(Saved data entries)
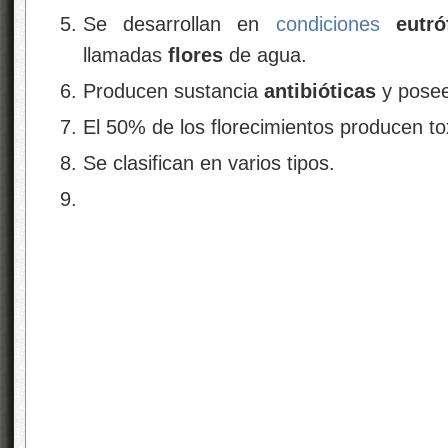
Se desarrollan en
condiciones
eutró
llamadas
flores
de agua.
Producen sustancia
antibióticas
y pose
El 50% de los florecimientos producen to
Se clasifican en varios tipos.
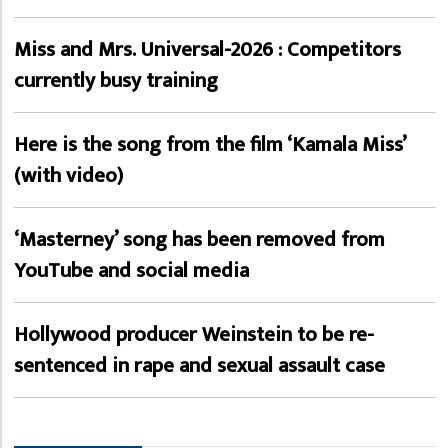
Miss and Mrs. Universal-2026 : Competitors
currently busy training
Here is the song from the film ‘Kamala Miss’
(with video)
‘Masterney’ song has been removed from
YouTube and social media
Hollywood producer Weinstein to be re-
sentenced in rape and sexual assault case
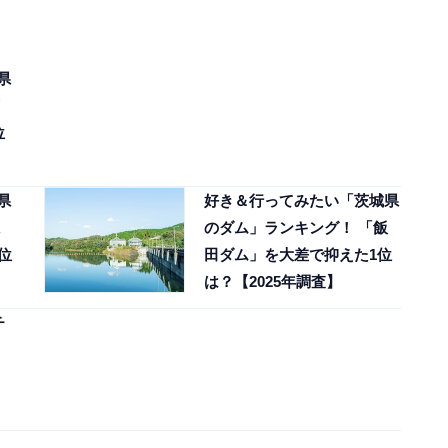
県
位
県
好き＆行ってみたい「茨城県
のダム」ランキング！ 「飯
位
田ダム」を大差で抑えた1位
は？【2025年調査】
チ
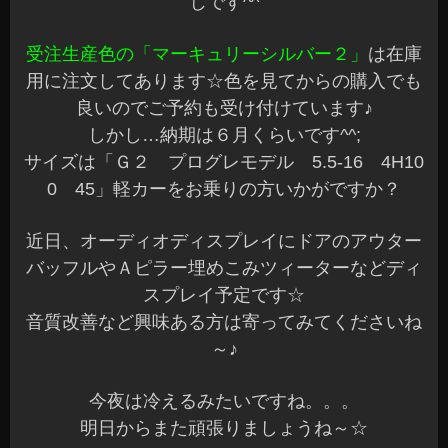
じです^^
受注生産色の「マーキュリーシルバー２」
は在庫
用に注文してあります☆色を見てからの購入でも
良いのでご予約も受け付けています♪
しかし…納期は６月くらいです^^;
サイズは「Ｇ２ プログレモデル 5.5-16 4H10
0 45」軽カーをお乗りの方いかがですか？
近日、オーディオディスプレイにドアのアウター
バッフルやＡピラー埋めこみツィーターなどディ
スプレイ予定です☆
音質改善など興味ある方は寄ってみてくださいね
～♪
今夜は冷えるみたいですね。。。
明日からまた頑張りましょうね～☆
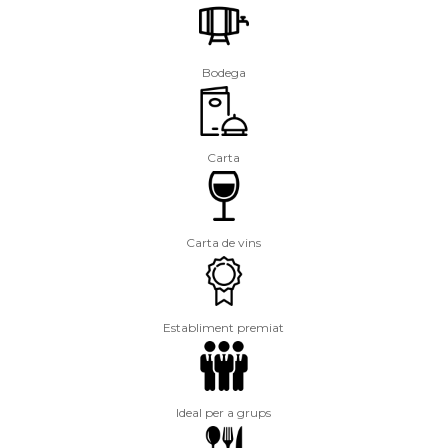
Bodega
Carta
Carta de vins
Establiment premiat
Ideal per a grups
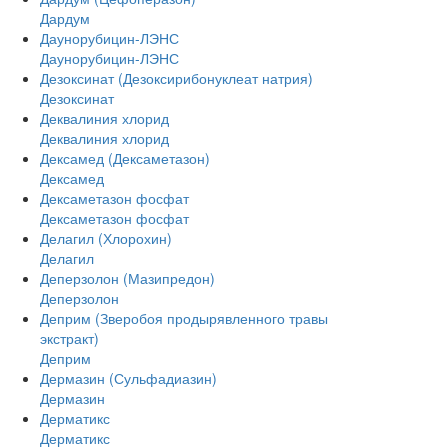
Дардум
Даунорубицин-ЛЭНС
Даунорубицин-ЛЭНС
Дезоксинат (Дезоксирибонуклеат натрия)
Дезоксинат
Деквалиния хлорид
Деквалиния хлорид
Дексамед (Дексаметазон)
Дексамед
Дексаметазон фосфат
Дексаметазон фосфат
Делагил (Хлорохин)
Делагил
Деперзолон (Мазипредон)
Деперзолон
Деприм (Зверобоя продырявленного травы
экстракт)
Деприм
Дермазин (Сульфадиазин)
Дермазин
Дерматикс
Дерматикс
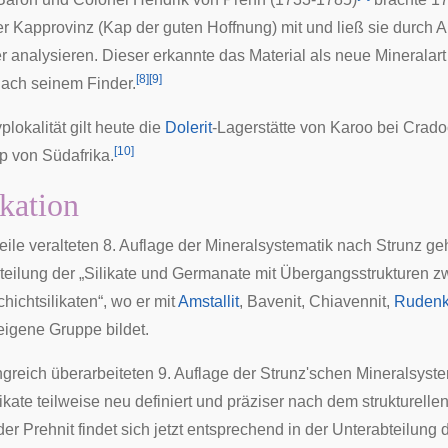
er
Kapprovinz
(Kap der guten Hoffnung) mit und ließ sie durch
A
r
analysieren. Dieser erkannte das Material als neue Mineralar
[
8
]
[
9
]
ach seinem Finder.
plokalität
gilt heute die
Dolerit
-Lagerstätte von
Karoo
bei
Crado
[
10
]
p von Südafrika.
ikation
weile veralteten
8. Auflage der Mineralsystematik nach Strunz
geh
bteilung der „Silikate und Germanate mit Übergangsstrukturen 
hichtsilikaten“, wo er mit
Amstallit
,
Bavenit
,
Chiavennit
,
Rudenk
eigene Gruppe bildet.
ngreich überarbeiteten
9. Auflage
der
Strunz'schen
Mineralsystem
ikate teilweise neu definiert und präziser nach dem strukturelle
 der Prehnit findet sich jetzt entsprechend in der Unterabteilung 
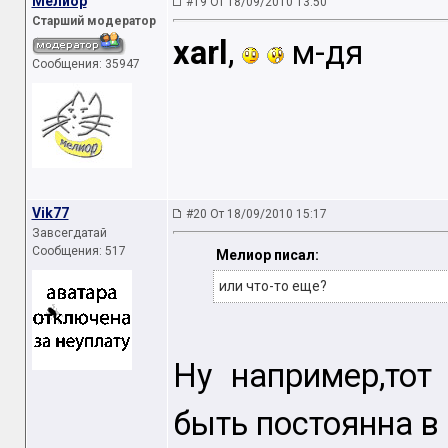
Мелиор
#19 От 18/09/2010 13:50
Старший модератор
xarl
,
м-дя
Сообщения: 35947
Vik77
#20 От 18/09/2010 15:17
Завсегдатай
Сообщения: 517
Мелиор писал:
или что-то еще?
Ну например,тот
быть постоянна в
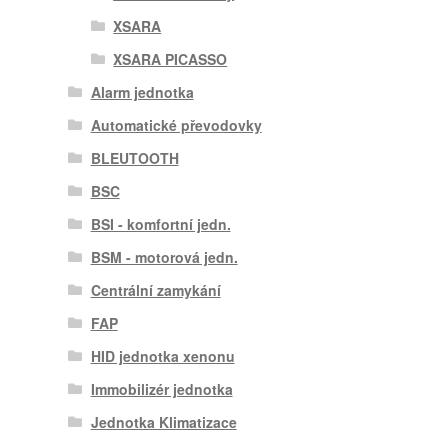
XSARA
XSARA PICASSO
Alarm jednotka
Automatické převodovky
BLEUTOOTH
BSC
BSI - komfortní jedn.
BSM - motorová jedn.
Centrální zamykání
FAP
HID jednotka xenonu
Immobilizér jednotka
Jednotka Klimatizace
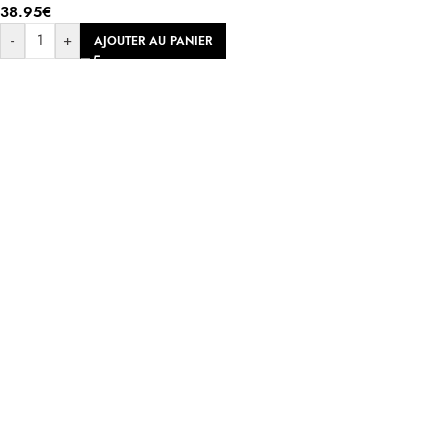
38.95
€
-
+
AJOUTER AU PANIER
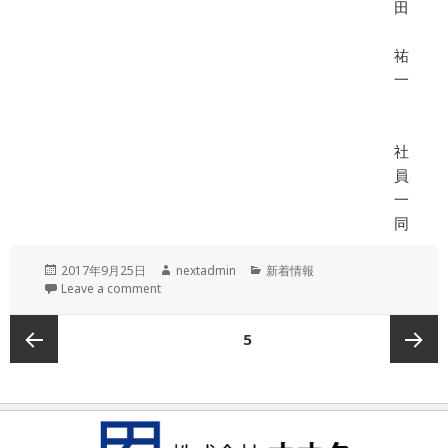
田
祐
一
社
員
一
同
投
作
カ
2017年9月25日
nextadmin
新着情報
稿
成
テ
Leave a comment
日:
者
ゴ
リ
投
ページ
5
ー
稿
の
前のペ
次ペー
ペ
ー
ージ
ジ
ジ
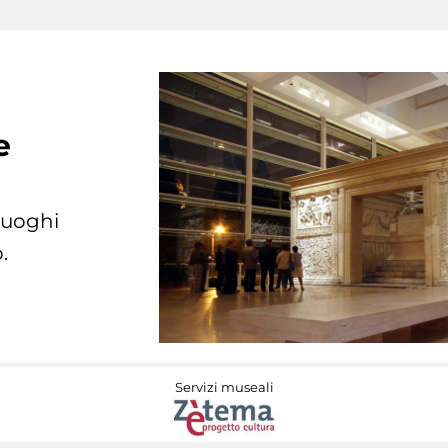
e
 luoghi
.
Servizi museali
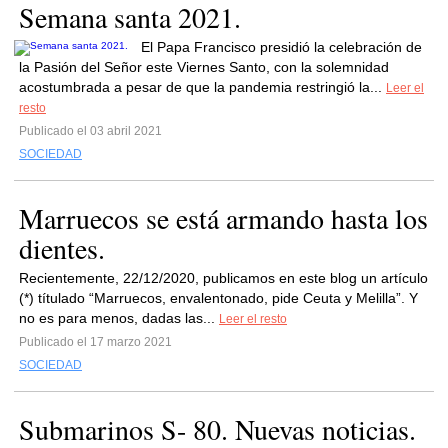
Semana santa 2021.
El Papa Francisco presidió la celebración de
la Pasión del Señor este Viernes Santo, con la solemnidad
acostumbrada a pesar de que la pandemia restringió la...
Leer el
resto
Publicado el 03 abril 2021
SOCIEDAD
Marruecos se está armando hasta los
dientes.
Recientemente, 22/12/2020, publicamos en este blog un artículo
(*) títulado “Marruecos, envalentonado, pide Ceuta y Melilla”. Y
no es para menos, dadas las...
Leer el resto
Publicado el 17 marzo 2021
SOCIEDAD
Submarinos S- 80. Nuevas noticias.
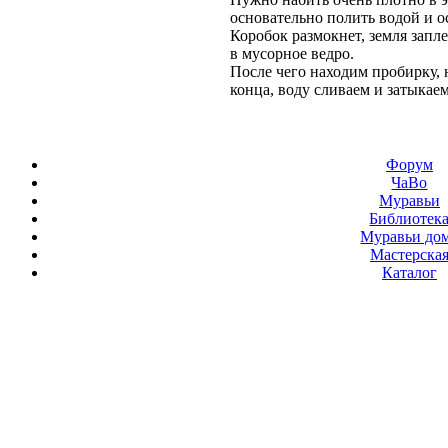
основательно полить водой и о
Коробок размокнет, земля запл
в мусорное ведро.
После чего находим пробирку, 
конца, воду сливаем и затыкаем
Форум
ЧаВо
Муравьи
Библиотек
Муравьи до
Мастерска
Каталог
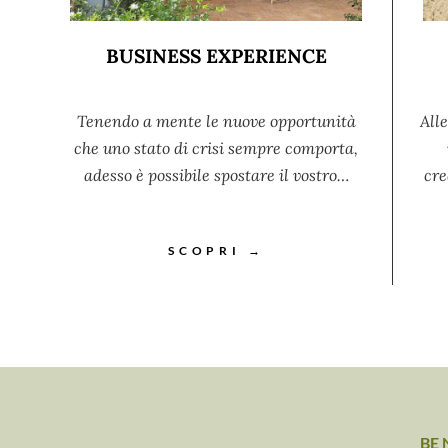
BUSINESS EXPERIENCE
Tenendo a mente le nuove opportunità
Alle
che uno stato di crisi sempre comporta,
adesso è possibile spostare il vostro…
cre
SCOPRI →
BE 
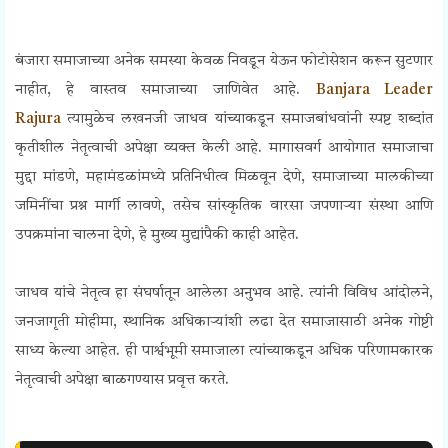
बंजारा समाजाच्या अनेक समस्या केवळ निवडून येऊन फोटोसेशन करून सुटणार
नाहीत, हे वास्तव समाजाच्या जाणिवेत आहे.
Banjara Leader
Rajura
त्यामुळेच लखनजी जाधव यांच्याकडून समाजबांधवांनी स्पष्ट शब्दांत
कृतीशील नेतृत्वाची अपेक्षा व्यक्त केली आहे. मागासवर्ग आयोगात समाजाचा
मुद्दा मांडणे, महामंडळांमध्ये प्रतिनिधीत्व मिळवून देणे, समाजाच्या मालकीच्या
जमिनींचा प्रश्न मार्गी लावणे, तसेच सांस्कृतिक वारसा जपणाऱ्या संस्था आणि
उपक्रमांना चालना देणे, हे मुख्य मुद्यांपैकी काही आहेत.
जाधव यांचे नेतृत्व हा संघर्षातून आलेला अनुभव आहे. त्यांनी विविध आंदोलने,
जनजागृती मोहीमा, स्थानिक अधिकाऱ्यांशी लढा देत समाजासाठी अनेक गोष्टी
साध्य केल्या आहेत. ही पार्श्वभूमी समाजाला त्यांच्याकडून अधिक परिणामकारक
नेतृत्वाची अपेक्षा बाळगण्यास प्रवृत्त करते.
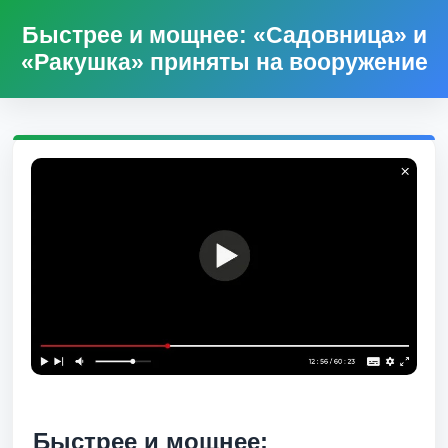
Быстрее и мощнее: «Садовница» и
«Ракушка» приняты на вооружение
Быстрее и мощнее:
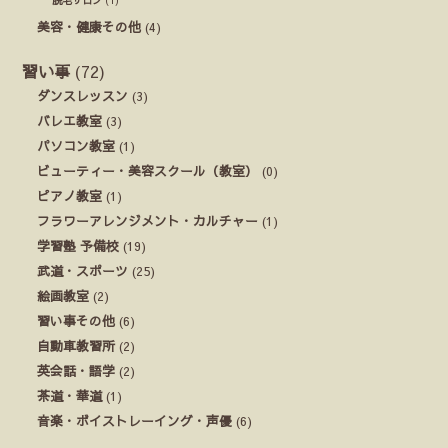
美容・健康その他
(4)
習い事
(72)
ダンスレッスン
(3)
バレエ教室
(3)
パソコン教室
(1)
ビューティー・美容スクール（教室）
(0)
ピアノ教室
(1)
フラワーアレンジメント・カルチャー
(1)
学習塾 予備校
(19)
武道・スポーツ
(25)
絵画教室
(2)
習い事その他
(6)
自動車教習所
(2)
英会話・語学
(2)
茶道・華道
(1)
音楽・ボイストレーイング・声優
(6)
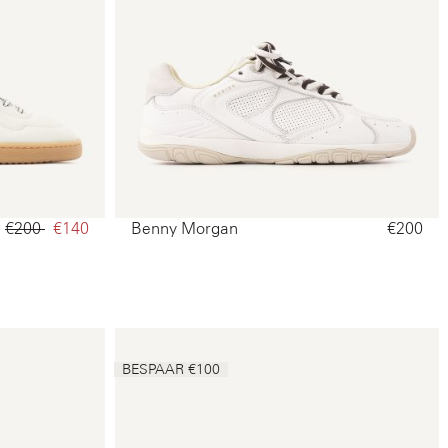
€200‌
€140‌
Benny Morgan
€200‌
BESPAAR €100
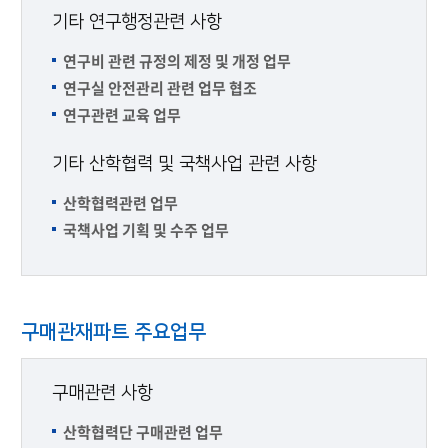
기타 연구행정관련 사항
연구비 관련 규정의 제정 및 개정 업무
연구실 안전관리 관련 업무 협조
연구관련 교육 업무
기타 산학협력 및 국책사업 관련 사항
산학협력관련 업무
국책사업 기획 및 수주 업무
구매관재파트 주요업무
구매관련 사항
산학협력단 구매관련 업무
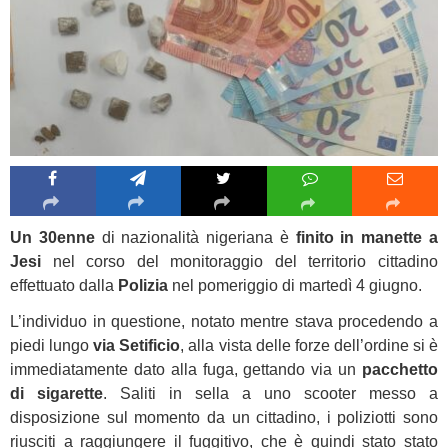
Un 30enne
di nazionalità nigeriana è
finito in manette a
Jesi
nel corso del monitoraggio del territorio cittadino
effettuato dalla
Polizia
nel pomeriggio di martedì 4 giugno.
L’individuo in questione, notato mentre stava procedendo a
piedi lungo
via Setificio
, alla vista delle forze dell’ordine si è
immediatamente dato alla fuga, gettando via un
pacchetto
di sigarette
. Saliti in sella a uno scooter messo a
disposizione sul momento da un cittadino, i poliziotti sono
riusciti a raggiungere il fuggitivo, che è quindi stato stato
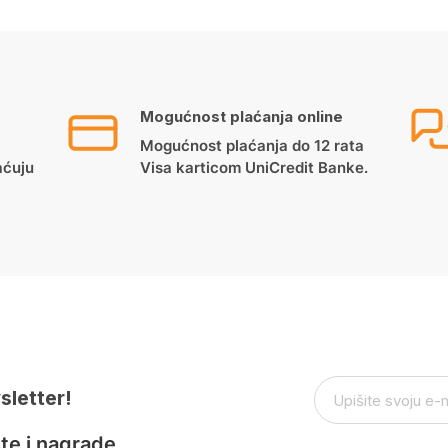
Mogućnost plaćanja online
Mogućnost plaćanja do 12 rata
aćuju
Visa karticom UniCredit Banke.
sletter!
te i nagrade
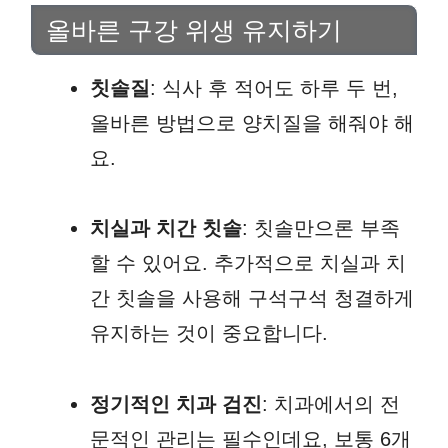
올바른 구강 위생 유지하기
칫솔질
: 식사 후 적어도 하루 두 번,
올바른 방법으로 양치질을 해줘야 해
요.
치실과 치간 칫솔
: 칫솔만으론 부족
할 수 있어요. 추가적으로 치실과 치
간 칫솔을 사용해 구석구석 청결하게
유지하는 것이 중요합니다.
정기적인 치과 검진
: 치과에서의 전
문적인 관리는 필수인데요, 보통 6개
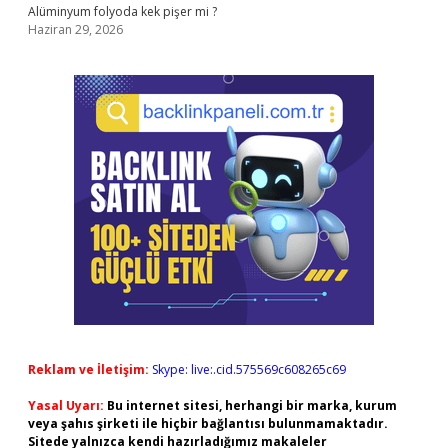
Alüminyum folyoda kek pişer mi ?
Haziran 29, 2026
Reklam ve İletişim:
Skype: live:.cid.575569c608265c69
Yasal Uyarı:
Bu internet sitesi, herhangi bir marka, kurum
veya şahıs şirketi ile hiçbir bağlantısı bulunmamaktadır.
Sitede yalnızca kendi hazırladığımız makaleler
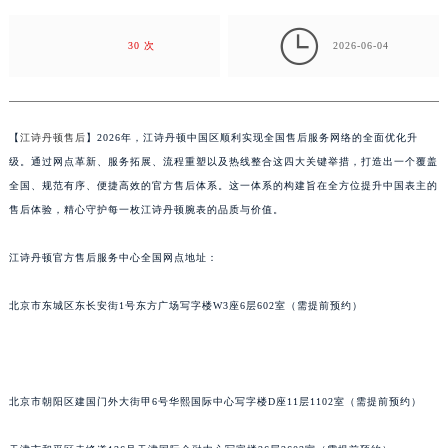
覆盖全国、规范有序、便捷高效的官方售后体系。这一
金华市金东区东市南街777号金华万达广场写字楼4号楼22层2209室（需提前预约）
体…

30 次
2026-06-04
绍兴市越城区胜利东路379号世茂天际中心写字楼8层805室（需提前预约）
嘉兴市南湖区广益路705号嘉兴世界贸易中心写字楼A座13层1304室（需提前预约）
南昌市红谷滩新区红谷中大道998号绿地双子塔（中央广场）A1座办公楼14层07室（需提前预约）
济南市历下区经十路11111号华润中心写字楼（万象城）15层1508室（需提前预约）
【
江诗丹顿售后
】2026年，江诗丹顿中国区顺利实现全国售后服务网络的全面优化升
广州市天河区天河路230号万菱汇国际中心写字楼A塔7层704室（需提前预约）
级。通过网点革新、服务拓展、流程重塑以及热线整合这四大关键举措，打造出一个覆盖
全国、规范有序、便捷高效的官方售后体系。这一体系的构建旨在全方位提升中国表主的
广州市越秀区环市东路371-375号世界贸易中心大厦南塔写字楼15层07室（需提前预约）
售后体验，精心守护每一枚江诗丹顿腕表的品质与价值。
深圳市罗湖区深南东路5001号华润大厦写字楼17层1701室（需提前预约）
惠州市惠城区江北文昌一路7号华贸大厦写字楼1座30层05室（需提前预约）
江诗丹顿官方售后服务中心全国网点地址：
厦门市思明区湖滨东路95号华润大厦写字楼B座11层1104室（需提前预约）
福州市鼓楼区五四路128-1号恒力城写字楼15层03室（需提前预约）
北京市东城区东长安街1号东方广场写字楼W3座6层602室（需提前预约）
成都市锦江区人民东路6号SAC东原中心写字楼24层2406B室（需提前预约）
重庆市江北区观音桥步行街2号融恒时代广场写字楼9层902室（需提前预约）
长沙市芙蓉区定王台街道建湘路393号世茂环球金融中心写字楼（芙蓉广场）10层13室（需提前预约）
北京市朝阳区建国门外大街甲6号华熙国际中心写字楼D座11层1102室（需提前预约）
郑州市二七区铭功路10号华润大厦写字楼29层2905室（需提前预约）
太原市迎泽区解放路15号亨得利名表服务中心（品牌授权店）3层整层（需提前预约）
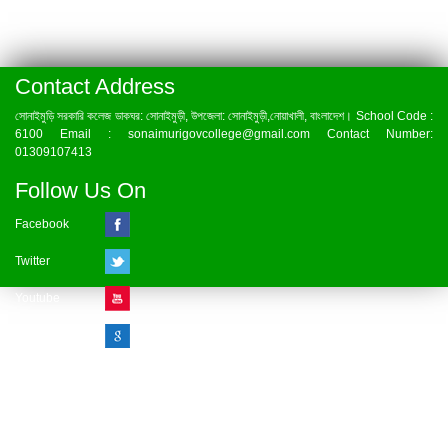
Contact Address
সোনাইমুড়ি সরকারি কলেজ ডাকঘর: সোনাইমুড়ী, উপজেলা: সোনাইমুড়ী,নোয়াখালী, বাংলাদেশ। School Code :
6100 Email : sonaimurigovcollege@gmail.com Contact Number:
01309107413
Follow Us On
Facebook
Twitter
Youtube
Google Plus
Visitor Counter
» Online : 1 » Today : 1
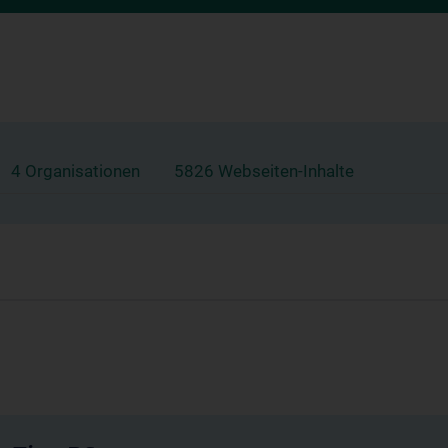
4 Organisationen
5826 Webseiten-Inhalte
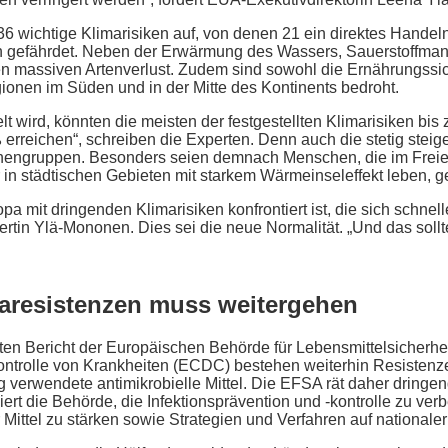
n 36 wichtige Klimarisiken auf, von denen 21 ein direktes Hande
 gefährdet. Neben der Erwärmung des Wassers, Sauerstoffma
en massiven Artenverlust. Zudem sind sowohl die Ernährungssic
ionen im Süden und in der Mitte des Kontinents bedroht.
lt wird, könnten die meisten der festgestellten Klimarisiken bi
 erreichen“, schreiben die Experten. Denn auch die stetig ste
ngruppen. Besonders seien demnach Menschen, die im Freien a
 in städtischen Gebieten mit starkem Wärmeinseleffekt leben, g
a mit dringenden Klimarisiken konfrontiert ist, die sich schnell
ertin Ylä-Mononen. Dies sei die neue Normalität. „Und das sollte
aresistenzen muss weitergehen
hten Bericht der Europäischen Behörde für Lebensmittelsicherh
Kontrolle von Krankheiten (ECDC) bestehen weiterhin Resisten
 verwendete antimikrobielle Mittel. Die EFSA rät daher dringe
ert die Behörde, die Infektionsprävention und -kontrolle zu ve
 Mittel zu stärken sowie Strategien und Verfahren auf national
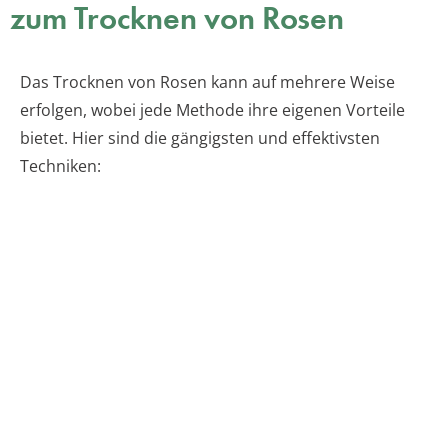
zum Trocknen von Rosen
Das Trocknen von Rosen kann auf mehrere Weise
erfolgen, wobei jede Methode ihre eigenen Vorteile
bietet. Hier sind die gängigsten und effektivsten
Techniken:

# What is expected
From the entries above, copy exactly the lines starting at the one with "Follow Us On" and stopping at the one with "zum Trocknen von Rosen", keeping both ends. Drop the pictures.

# Exercise solution
Follow Us On
Facebook
Twitter
Youtube
Google Plus
Visitor Counter
» Online : 1 » Today : 1
4 Organisationen
5826 Webseiten-Inhalte
n 36 wichtige Klimarisiken auf, von denen 21 ein direktes Hande
 gefährdet. Neben der Erwärmung des Wassers, Sauerstoffma
en massiven Artenverlust. Zudem sind sowohl die Ernährungssic
ionen im Süden und in der Mitte des Kontinents bedroht.
lt wird, könnten die meisten der festgestellten Klimarisiken bi
 erreichen“, schreiben die Experten. Denn auch die stetig ste
ngruppen. Besonders seien demnach Menschen, die im Freien a
 in städtischen Gebieten mit starkem Wärmeinseleffekt leben, g
a mit dringenden Klimarisiken konfrontiert ist, die sich schnell
ertin Ylä-Mononen. Dies sei die neue Normalität. „Und das sollte
aresistenzen muss weitergehen
hten Bericht der Europäischen Behörde für Lebensmittelsicherh
Kontrolle von Krankheiten (ECDC) bestehen weiterhin Resisten
 verwendete antimikrobielle Mittel. Die EFSA rät daher dringe
ert die Behörde, die Infektionsprävention und -kontrolle zu ve
 Mittel zu stärken sowie Strategien und Verfahren auf national
zum Trocknen von Rosen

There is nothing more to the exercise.